"Tapi kenapa mereka bisa menyusul ke sini?" tanya Marni.
"Dilla juga tidak tahu Bisa," jawab Dilla.
"Mereka bertiga pasti sangat rindu sama kamu Dilla. Makanya mereka menyusul ke sini," sahut Danang.
"Terus bagaimana dengan kelanjutan pernikahan ini?" tanya Wulan tidak terima.
"Bu, biarkan Danang dan Dilla berbicara berdua dulu," tegur Yanto.
"Saya setuju sama usulan Pak Yanto. Kita berikan waktu buat mereka berdua, karena mereka berdua yang berhak memutuskannya," sahut Abdul membenarkan perkataan Pak Yanto.
"Tapi lebih baik kami membicarakannya besok saja, karena hari ini biarkan kami merenung kembali," putus Danang.
"Tapi Danang," bantah Wulan lagi.
Wulan tidak terima jika mereka gagal menikah. Wulan sudah terlalu suka dan cocok dengan Dilla. Dia ingin hanya ingin Dilla menjadi menantunya.
"Ibu, sabar Bu," kata Yanto.
"Bu, pernikahan itu tidak bisa dipaksa. Lebih baik kita pulang sekarang. Dillla kamu istirahat saja. Besok Bang Danang akan datang ke sini lagi. Kamu juga pikirkan apa keinginan dan keputusan kami. Abang akan menerima apapun keputusan kamu. Tapi ingat kamu jangan mengambil keputusan karena kamu merasa sungkan sama keluarga Abang," ujar Danang.
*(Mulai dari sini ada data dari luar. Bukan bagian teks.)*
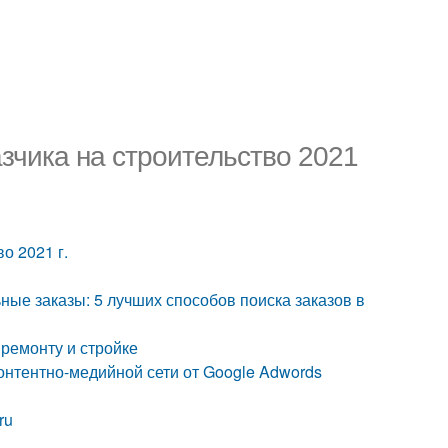
азчика на строительство 2021
о 2021 г.
ьные заказы: 5 лучших способов поиска заказов в
 ремонту и стройке
Контентно-медийной сети от Google Adwords
ru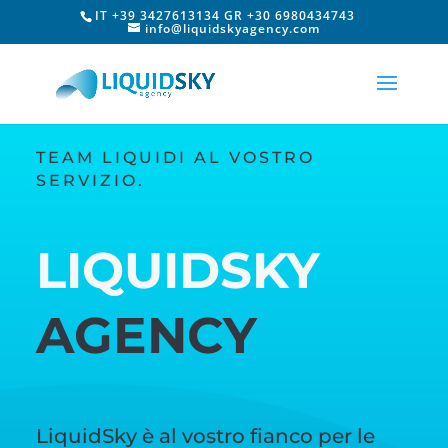
IT +39 3427613134 GR +30 6980434743
info@liquidskyagency.com
TEAM LIQUIDI AL VOSTRO
SERVIZIO.
LIQUIDSKY
AGENCY
LiquidSky è al vostro fianco per le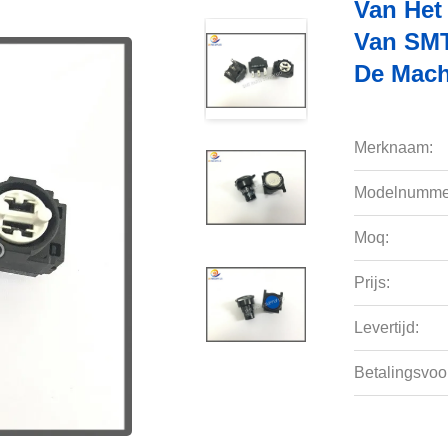
Van Het
Van SMT
De Mach
Merknaam:
Modelnumme
Moq:
Prijs:
Levertijd:
Betalingsvoo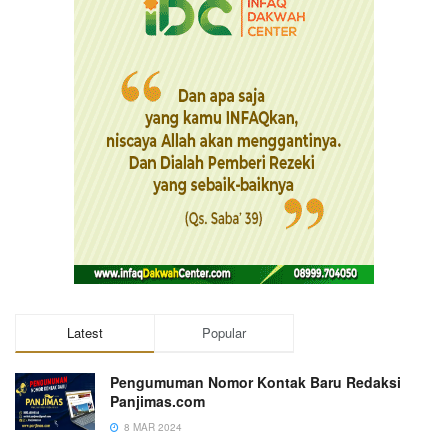
Latest
Popular
Pengumuman Nomor Kontak Baru Redaksi
Panjimas.com
8 MAR 2024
Dilla tersentuh mendengar perkataan Danang. Danang adalah lelaki yang sangat baik. Dilla semakin merasa bersalah sama Danang dan keluarganya.
"Lebih baik kamu menemani mereka bertiga. Mereka pasti sudah menunggu kamu dari tadi," ujar danang Danang.
Danang beserta Ayah dan Ibunya segera meninggalkan tempat itu setelah berpamitan. Dilla masih bisa mendengar suara protes Wulan yang tidak Terima dengan keputusan anaknya itu.
"Semua keputusan ada ditangan kamu Nak, Paman harap kamu bisa memilih masa depan kamu sendiri dengan baik," kata Abdul.
Abdul menepuk bahu Dilla sebentar, setelah itu dia pergi ke kamarnya.
"Sekarang kamu pikirkan lagi ya Nak, kamu juga harus menemui mereka bertiga terlebih dahulu," ujar Marni.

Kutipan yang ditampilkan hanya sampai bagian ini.